Beneath a roof worthy of the stable wherein Jesus Christ was born, the hardest duties of motherhood were fulfilled cheerfully and without consciousness of merit. What hearts were these that lay so deeply buried in neglect and obscurity! What wealth, and what poverty! Soldiers, better than other men, can appreciate the element of grandeur to be found in heroism in sabots, in the Evangel clad in rags.
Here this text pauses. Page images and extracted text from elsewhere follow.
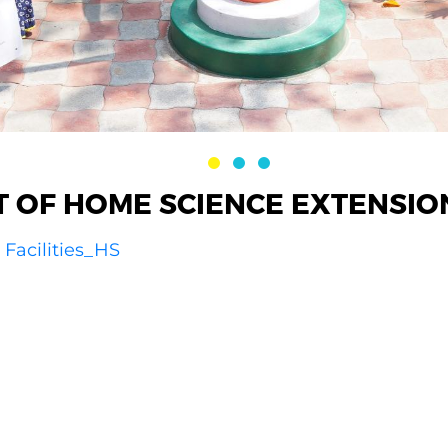
 OF HOME SCIENCE EXTENSIO
Facilities_HS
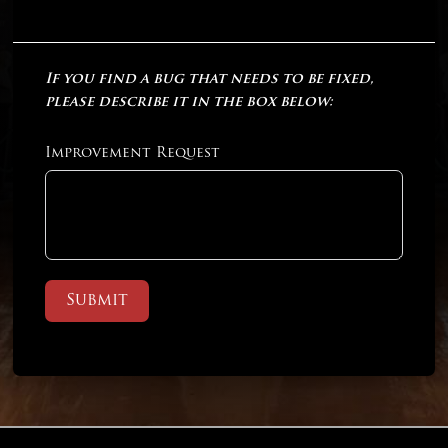
If you find a bug that needs to be fixed,
please describe it in the box below:
Improvement Request
Submit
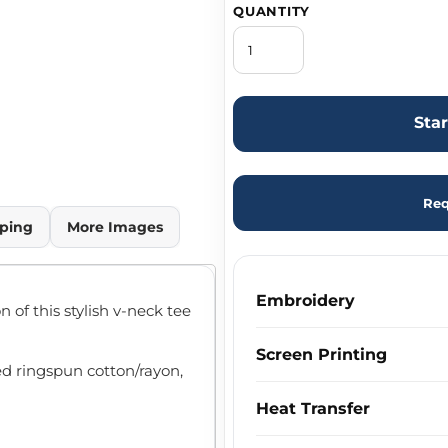
QUANTITY
Sta
Req
ping
More Images
Embroidery
 of this stylish v-neck tee
Screen Printing
ed ringspun cotton/rayon,
Heat Transfer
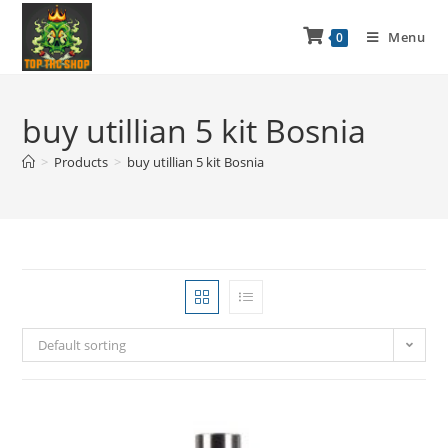
Menu
0
buy utillian 5 kit Bosnia
>
Products
>
buy utillian 5 kit Bosnia
Default sorting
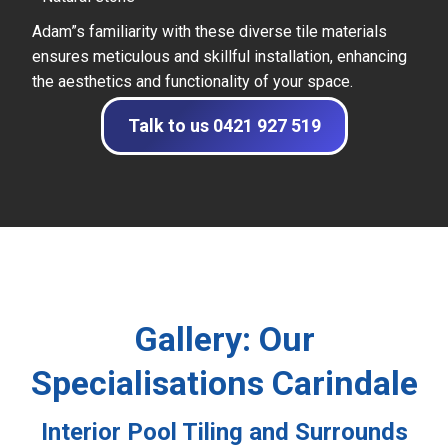
Adam”s familiarity with these diverse tile materials
ensures meticulous and skillful installation, enhancing
the aesthetics and functionality of your space.
Talk to us 0421 927 519
Gallery: Our
Specialisations Carindale
Interior Pool Tiling and Surrounds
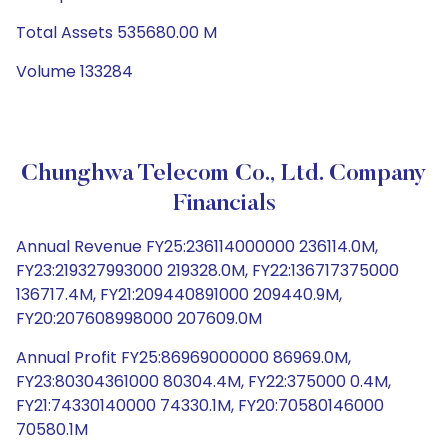
Total Assets 535680.00 M
Volume 133284
Chunghwa Telecom Co., Ltd. Company
Financials
Annual Revenue FY25:236114000000 236114.0M,
FY23:219327993000 219328.0M, FY22:136717375000
136717.4M, FY21:209440891000 209440.9M,
FY20:207608998000 207609.0M
Annual Profit FY25:86969000000 86969.0M,
FY23:80304361000 80304.4M, FY22:375000 0.4M,
FY21:74330140000 74330.1M, FY20:70580146000
70580.1M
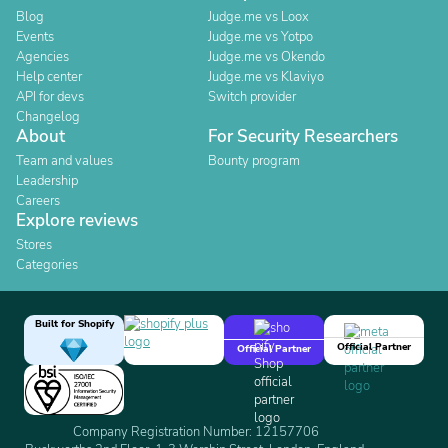
Blog
Judge.me vs Loox
Events
Judge.me vs Yotpo
Agencies
Judge.me vs Okendo
Help center
Judge.me vs Klaviyo
API for devs
Switch provider
Changelog
About
For Security Researchers
Team and values
Bounty program
Leadership
Careers
Explore reviews
Stores
Categories
Built for Shopify
Official Partner
Official Partner
Company Registration Number: 12157706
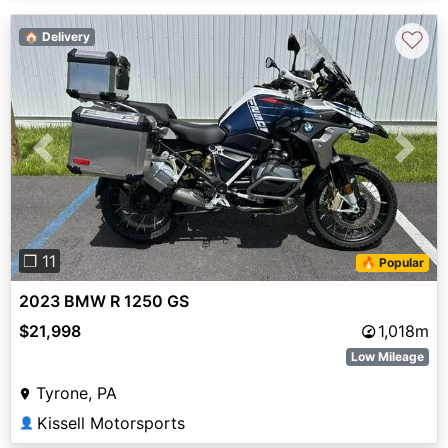
♡
🏠 Delivery
Previous
Next
❐ 11
🔥 Popular
2023 BMW R 1250 GS
$21,998
1,018m
Low Mileage
Tyrone, PA
Kissell Motorsports
👤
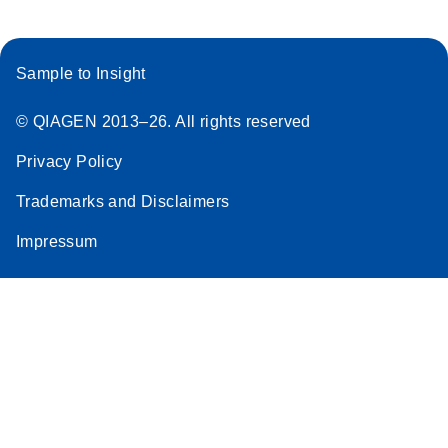
Sample to Insight
© QIAGEN 2013–26. All rights reserved
Privacy Policy
Trademarks and Disclaimers
Impressum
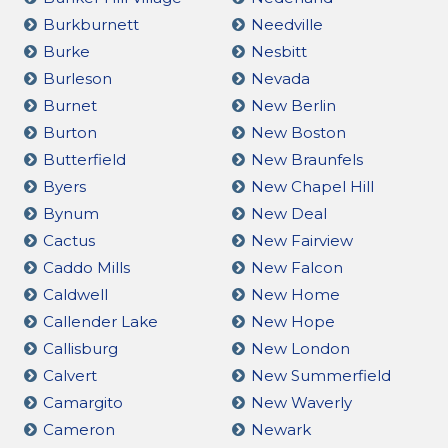
Burkburnett
Needville
Burke
Nesbitt
Burleson
Nevada
Burnet
New Berlin
Burton
New Boston
Butterfield
New Braunfels
Byers
New Chapel Hill
Bynum
New Deal
Cactus
New Fairview
Caddo Mills
New Falcon
Caldwell
New Home
Callender Lake
New Hope
Callisburg
New London
Calvert
New Summerfield
Camargito
New Waverly
Cameron
Newark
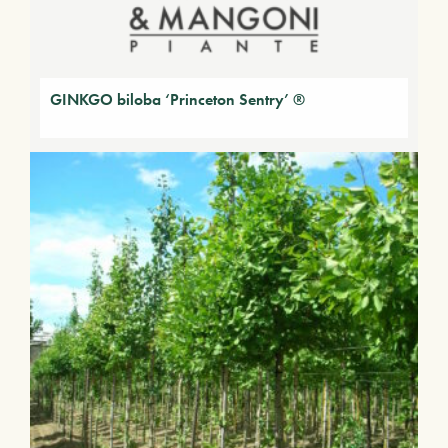
GINKGO biloba ‘Princeton Sentry’ ®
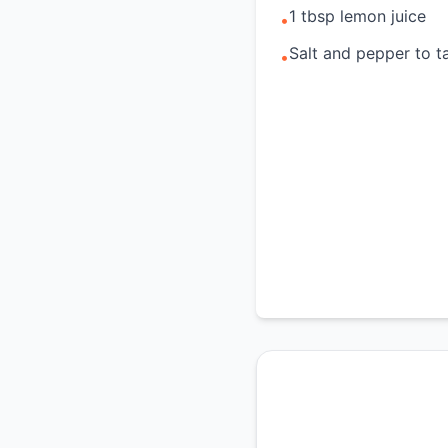
1 tbsp lemon juice
•
Salt and pepper to t
•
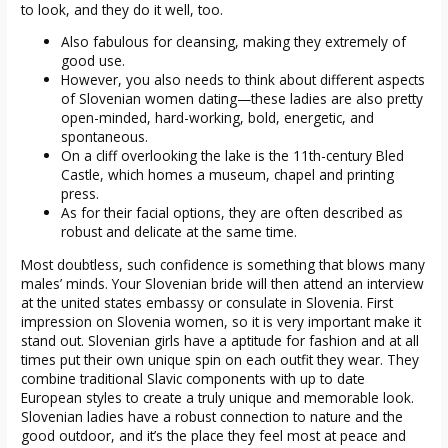
to look, and they do it well, too.
Also fabulous for cleansing, making they extremely of
good use.
However, you also needs to think about different aspects
of Slovenian women dating—these ladies are also pretty
open-minded, hard-working, bold, energetic, and
spontaneous.
On a cliff overlooking the lake is the 11th-century Bled
Castle, which homes a museum, chapel and printing
press.
As for their facial options, they are often described as
robust and delicate at the same time.
Most doubtless, such confidence is something that blows many
males’ minds. Your Slovenian bride will then attend an interview
at the united states embassy or consulate in Slovenia. First
impression on Slovenia women, so it is very important make it
stand out. Slovenian girls have a aptitude for fashion and at all
times put their own unique spin on each outfit they wear. They
combine traditional Slavic components with up to date
European styles to create a truly unique and memorable look.
Slovenian ladies have a robust connection to nature and the
good outdoor, and it’s the place they feel most at peace and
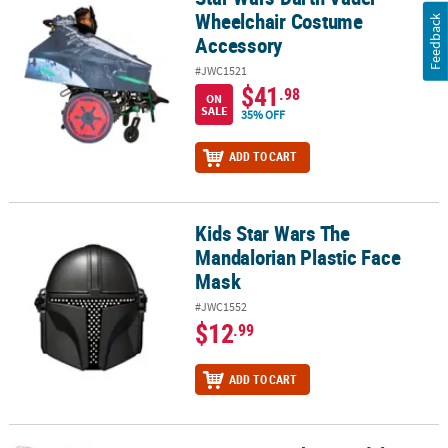
Wheelchair Costume
Feedback
Accessory
#JWC1521
$41
.98
ON
SALE
35% OFF
ADD TO CART
Kids Star Wars The
Kids Star Wars The Mandalorian Plastic Face Mask
Mandalorian Plastic Face
Mask
#JWC1552
$12
.99
ADD TO CART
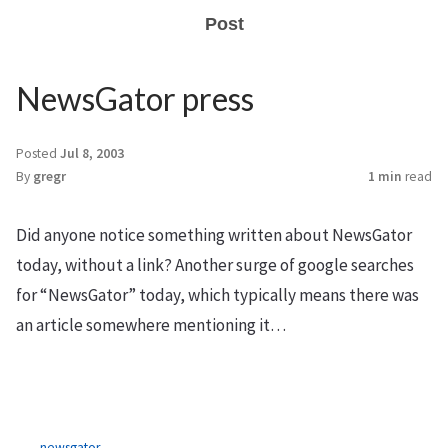
Post
NewsGator press
Posted
Jul 8, 2003
By
gregr
1 min
read
Did anyone notice something written about NewsGator
today, without a link? Another surge of google searches
for “NewsGator” today, which typically means there was
an article somewhere mentioning it…
newsgator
The Book may be found elsewhere, adorned, embellished, tricked out in silk and satin and brocade, but here, of a surety, dwelt the spirit of the Book. It was impossible to doubt that Heaven had some holy purpose underlying it all, at the sight of the woman who had taken a mother’s lot upon herself, as Jesus Christ had taken the form of a man, who gleaned and suffered and ran into debt for her little waifs; a woman who defrauded herself in her reckonings, and would not own that she was ruining herself that she might be a Mother. One was constrained to admit, at the sight of her, that the good upon earth have something in common with the angels in heaven; Commandant Genestas shook his head as he looked at her.
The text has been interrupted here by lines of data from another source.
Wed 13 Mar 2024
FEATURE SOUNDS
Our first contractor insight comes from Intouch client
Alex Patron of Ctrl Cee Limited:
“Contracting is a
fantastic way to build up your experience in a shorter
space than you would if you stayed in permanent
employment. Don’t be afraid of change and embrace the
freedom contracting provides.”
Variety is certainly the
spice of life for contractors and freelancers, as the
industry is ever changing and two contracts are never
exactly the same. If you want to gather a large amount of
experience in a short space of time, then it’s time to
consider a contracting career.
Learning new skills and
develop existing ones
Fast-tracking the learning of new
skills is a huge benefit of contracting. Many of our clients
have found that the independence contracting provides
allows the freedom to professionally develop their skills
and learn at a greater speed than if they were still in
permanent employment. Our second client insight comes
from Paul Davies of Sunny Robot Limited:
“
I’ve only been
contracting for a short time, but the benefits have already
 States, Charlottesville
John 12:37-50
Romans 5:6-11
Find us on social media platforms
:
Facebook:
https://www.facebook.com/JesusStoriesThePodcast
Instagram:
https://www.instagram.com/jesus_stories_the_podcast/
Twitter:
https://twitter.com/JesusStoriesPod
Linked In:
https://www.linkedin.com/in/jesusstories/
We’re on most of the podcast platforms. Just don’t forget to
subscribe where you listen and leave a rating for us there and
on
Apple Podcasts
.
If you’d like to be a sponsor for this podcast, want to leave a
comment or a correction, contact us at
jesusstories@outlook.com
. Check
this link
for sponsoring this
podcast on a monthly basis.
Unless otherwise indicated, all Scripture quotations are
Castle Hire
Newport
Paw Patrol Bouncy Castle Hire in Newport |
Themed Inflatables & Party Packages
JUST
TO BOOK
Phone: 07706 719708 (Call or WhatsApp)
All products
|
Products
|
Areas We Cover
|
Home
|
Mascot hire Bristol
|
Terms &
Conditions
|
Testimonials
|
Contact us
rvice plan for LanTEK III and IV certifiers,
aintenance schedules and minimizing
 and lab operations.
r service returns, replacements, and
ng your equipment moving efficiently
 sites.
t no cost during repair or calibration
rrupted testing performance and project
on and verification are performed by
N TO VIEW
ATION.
“Is M. Benassis a clever doctor?” he asked at last.

“I do not know, sir, but he cures poor people for nothing.”

“It seems to me that this is a man and no mistake!” he went on, speaking to himself.
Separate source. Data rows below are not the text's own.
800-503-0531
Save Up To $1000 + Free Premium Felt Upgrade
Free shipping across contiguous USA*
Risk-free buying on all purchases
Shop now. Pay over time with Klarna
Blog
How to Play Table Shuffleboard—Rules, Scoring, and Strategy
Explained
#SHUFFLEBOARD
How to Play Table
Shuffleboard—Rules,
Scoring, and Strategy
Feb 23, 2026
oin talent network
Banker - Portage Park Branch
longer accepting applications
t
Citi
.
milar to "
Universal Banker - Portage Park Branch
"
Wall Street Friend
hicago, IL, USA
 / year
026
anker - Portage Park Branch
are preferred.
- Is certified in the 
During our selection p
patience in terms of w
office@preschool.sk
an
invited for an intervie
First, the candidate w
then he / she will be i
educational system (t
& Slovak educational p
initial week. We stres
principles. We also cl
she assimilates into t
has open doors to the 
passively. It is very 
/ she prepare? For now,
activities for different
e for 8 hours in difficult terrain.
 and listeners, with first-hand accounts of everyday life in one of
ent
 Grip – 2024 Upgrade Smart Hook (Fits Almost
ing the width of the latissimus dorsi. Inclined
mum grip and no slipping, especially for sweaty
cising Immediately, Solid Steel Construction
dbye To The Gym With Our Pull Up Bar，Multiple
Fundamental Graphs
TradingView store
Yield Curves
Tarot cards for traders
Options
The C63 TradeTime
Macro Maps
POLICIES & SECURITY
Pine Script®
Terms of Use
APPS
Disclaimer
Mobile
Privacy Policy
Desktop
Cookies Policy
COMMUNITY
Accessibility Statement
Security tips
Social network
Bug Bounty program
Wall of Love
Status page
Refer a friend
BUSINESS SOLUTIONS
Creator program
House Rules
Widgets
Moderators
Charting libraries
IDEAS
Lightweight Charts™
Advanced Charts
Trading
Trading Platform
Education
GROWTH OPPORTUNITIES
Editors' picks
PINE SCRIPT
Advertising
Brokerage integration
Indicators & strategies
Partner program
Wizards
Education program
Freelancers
“Oh! yes, sir, and a good man too! There is scarcely any one hereabouts that does not put his name in their prayers, morning and night!”

“That is for you, mother,” said the soldier, as he gave her several coins, “and that is for the children,” he went on, as he added another crown. “Is M. Benassis’ house still a long way off?” he asked, when he had mounted his horse.

“Oh! no, sir, a bare league at most.”

The commandant set out, fully persuaded that two leagues remained ahead of him. Yet after all he soon caught a glimpse through the trees of the little town’s first cluster of houses, and then of all the roofs that crowded about a conical steeple, whose slates were secured to the angles of the wooden framework by sheets of tin that glittered in the sun. This sort of roof, which has a peculiar appearance, denotes the nearness of the borders of Savoy, where it is very common. The valley is wide at this particular point, and a fair number of houses pleasantly situated, either in the little plain or along the side of the mountain stream, lend human interest to the well-tilled spot, a stronghold with no apparent outlet among the mountains that surround it.

It was noon when Genestas reined in his horse beneath an avenue of elm-trees half-way up the hillside, and only a few paces from the town, to ask the group of children who stood before him for M. Benassis’ house. At first the children looked at each other, then they scrutinized the stranger with the expression that they usually wear when they set eyes upon anything for the first time; a different curiosity and a different thought in every little face. Then the boldest and the merriest of the band, a little bright-eyed urchin, with bare, muddy feet, repeated his words over again, in child fashion.